▶ **Task description**
Take each line of the material that includes "录放音资源" and copy it.

▶ **Recorded information**
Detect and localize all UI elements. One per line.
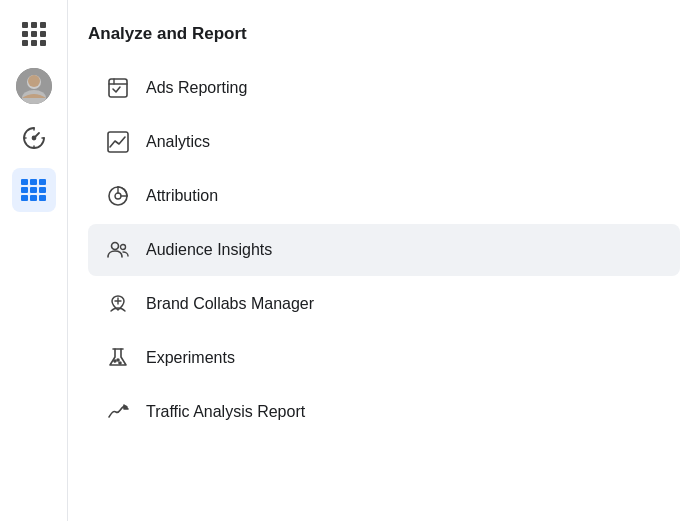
svg-point-12 — [121, 245, 126, 250]
svg-point-14 — [114, 360, 116, 362]
sidebar-icon-dashboard[interactable] — [12, 116, 56, 160]
table-icon — [21, 179, 46, 201]
menu-item-attribution[interactable]: Attribution — [88, 170, 680, 222]
sidebar-icon-apps[interactable] — [12, 12, 56, 56]
experiments-label: Experiments — [146, 349, 235, 367]
menu-item-analytics[interactable]: Analytics — [88, 116, 680, 168]
grid-icon — [22, 22, 46, 46]
avatar — [16, 68, 52, 104]
sidebar-icon-profile[interactable] — [12, 64, 56, 108]
audience-insights-label: Audience Insights — [146, 241, 272, 259]
svg-point-8 — [115, 193, 121, 199]
svg-rect-6 — [108, 132, 128, 152]
attribution-icon — [104, 182, 132, 210]
svg-point-11 — [112, 243, 119, 250]
menu-item-brand-collabs[interactable]: Brand Collabs Manager — [88, 278, 680, 330]
menu-item-experiments[interactable]: Experiments — [88, 332, 680, 384]
svg-point-3 — [28, 75, 40, 87]
traffic-analysis-icon — [104, 398, 132, 426]
analytics-label: Analytics — [146, 133, 210, 151]
brand-collabs-icon — [104, 290, 132, 318]
audience-insights-icon — [104, 236, 132, 264]
svg-point-15 — [119, 362, 121, 364]
svg-point-16 — [117, 359, 119, 361]
main-panel: Analyze and Report Ads Reporting — [68, 0, 700, 521]
menu-item-traffic-analysis[interactable]: Traffic Analysis Report — [88, 386, 680, 438]
sidebar-icon-table[interactable] — [12, 168, 56, 212]
svg-rect-5 — [109, 79, 127, 97]
analytics-icon — [104, 128, 132, 156]
ads-reporting-label: Ads Reporting — [146, 79, 247, 97]
menu-item-ads-reporting[interactable]: Ads Reporting — [88, 62, 680, 114]
attribution-label: Attribution — [146, 187, 218, 205]
ads-reporting-icon — [104, 74, 132, 102]
menu-item-audience-insights[interactable]: Audience Insights — [88, 224, 680, 276]
brand-collabs-label: Brand Collabs Manager — [146, 295, 314, 313]
traffic-analysis-label: Traffic Analysis Report — [146, 403, 305, 421]
gauge-icon — [22, 126, 46, 150]
menu-list: Ads Reporting Analytics — [88, 62, 680, 438]
section-title: Analyze and Report — [88, 24, 680, 44]
sidebar — [0, 0, 68, 521]
experiments-icon — [104, 344, 132, 372]
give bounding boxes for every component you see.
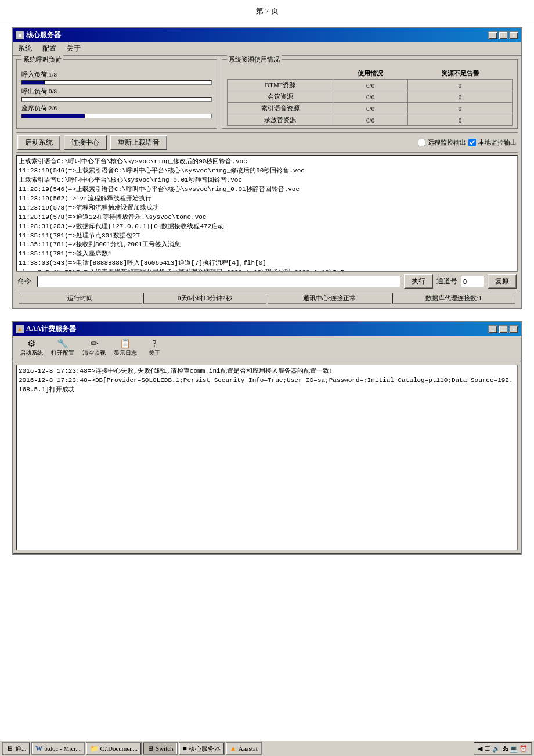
load-bar-2	[21, 97, 212, 102]
resource-row-4: 录放音资源 0/0 0	[228, 114, 513, 126]
taskbar-btn-tong[interactable]: 🖥 通...	[2, 742, 30, 755]
res-alert-2: 0	[408, 91, 513, 103]
res-usage-4: 0/0	[333, 114, 408, 126]
systray: ◀ 🖵 🔊 🖧 💻 ⏰	[474, 742, 532, 755]
runtime-label-cell: 运行时间	[19, 293, 142, 304]
channel-input[interactable]	[461, 276, 484, 287]
aaa-log-area[interactable]: 2016-12-8 17:23:48=>连接中心失败,失败代码1,请检查comm…	[16, 365, 518, 550]
taskbar-label-switch: Switch	[156, 745, 174, 752]
res-alert-3: 0	[408, 103, 513, 114]
aaa-window-icon: ▲	[16, 325, 24, 333]
taskbar-label-word: 6.doc - Micr...	[44, 745, 80, 752]
cmd-input[interactable]	[37, 276, 400, 287]
exec-btn[interactable]: 执行	[404, 274, 433, 289]
load-label-1: 呼入负荷:1/8	[21, 71, 57, 78]
aaa-start-btn[interactable]: ⚙ 启动系统	[16, 338, 46, 358]
core-titlebar: ■ 核心服务器 _ □ ×	[13, 28, 521, 42]
taskbar-btn-core[interactable]: ■ 核心服务器	[179, 742, 225, 755]
menubar-item-系统[interactable]: 系统	[16, 43, 34, 54]
taskbar-btn-explorer[interactable]: 📁 C:\Documen...	[86, 742, 142, 755]
taskbar-icon-aaa: ▲	[230, 744, 237, 753]
taskbar-label-aaa: Aaastat	[239, 745, 258, 752]
remote-monitor-checkbox[interactable]	[418, 139, 425, 146]
load-panel: 系统呼叫负荷 呼入负荷:1/8 呼出负荷:0/8	[16, 59, 217, 129]
res-name-2: 会议资源	[228, 91, 333, 103]
local-monitor-label: 本地监控输出	[478, 138, 517, 147]
res-usage-1: 0/0	[333, 80, 408, 91]
aaa-log-btn[interactable]: 📋 显示日志	[110, 338, 140, 358]
cmd-label: 命令	[17, 276, 34, 286]
taskbar-icon-explorer: 📁	[90, 744, 99, 753]
core-server-window: ■ 核心服务器 _ □ × 系统配置关于 系统呼叫负荷 呼入负荷:1/8	[12, 27, 522, 309]
systray-icons: ◀ 🖵 🔊 🖧 💻 ⏰	[478, 745, 528, 753]
res-alert-1: 0	[408, 80, 513, 91]
load-bar-fill-1	[22, 81, 45, 84]
res-alert-4: 0	[408, 114, 513, 126]
core-log-area[interactable]: 上载索引语音C:\呼叫中心平台\核心\sysvoc\ring_修改后的90秒回铃…	[16, 155, 518, 271]
load-bar-3	[21, 114, 212, 118]
load-row-2: 呼出负荷:0/8	[21, 87, 212, 102]
taskbar-icon-switch: 🖥	[147, 744, 154, 753]
aaa-title-label: AAA计费服务器	[26, 324, 76, 334]
aaa-config-label: 打开配置	[51, 349, 74, 357]
core-maximize-btn[interactable]: □	[499, 31, 508, 39]
load-row-1: 呼入负荷:1/8	[21, 70, 212, 85]
menubar-item-配置[interactable]: 配置	[40, 43, 59, 54]
res-name-3: 索引语音资源	[228, 103, 333, 114]
load-bar-fill-3	[22, 114, 85, 118]
aaa-start-label: 启动系统	[20, 349, 43, 357]
aaa-close-btn[interactable]: ×	[509, 325, 518, 333]
aaa-clear-btn[interactable]: ✏ 清空监视	[79, 338, 109, 358]
taskbar-btn-word[interactable]: W 6.doc - Micr...	[31, 742, 84, 755]
comm-status-cell: 通讯中心:连接正常	[268, 293, 391, 304]
aaa-server-window: ▲ AAA计费服务器 _ □ × ⚙ 启动系统 🔧 打开配置 ✏ 清空监视	[12, 321, 522, 555]
aaa-clear-label: 清空监视	[82, 349, 106, 357]
resource-table: 使用情况 资源不足告警 DTMF资源 0/0 0 会议资源	[227, 68, 513, 126]
taskbar-icon-core: ■	[183, 744, 187, 753]
aaa-titlebar: ▲ AAA计费服务器 _ □ ×	[13, 322, 521, 336]
aaa-toolbar: ⚙ 启动系统 🔧 打开配置 ✏ 清空监视 📋 显示日志 ? 关于	[13, 336, 521, 361]
core-title-label: 核心服务器	[26, 30, 61, 40]
res-usage-3: 0/0	[333, 103, 408, 114]
res-col-name	[228, 68, 333, 80]
local-monitor-checkbox[interactable]	[468, 139, 476, 146]
load-panel-title: 系统呼叫负荷	[21, 55, 63, 64]
aaa-start-icon: ⚙	[27, 339, 35, 348]
start-system-btn[interactable]: 启动系统	[17, 135, 60, 150]
taskbar-btn-aaa[interactable]: ▲ Aaastat	[226, 742, 262, 755]
aaa-log-icon: 📋	[120, 339, 131, 348]
aaa-config-icon: 🔧	[57, 339, 68, 348]
resource-panel-title: 系统资源使用情况	[227, 55, 282, 64]
core-window-icon: ■	[16, 31, 24, 39]
aaa-minimize-btn[interactable]: _	[488, 325, 497, 333]
resource-row-3: 索引语音资源 0/0 0	[228, 103, 513, 114]
restore-btn[interactable]: 复原	[488, 274, 517, 289]
reload-voice-btn[interactable]: 重新上载语音	[110, 135, 167, 150]
res-col-usage: 使用情况	[333, 68, 408, 80]
aaa-about-btn[interactable]: ? 关于	[142, 338, 167, 358]
taskbar-btn-switch[interactable]: 🖥 Switch	[143, 742, 178, 755]
aaa-config-btn[interactable]: 🔧 打开配置	[48, 338, 78, 358]
channel-label: 通道号	[436, 276, 457, 286]
core-window-controls: _ □ ×	[488, 31, 518, 39]
taskbar-icon-tong: 🖥	[6, 744, 13, 753]
core-minimize-btn[interactable]: _	[488, 31, 497, 39]
connect-center-btn[interactable]: 连接中心	[64, 135, 107, 150]
taskbar: 🖥 通... W 6.doc - Micr... 📁 C:\Documen...…	[0, 740, 534, 756]
core-close-btn[interactable]: ×	[509, 31, 518, 39]
aaa-maximize-btn[interactable]: □	[499, 325, 508, 333]
taskbar-icon-word: W	[35, 744, 42, 753]
core-cmd-row: 命令 执行 通道号 复原	[16, 271, 518, 291]
res-usage-2: 0/0	[333, 91, 408, 103]
load-row-3: 座席负荷:2/6	[21, 104, 212, 118]
aaa-titlebar-left: ▲ AAA计费服务器	[16, 324, 76, 334]
core-buttons-row: 启动系统 连接中心 重新上载语音 远程监控输出 本地监控输出	[16, 132, 518, 153]
res-name-4: 录放音资源	[228, 114, 333, 126]
core-panels-row: 系统呼叫负荷 呼入负荷:1/8 呼出负荷:0/8	[16, 59, 518, 129]
taskbar-label-explorer: C:\Documen...	[100, 745, 138, 752]
menubar-item-关于[interactable]: 关于	[64, 43, 83, 54]
aaa-log-label: 显示日志	[114, 349, 137, 357]
taskbar-label-tong: 通...	[15, 744, 26, 753]
monitor-checkboxes: 远程监控输出 本地监控输出	[418, 138, 517, 147]
aaa-about-label: 关于	[149, 349, 160, 357]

▶ **Answer**
resource-row-4: 录放音资源 0/0 0	[228, 114, 513, 126]
res-name-4: 录放音资源	[228, 114, 333, 126]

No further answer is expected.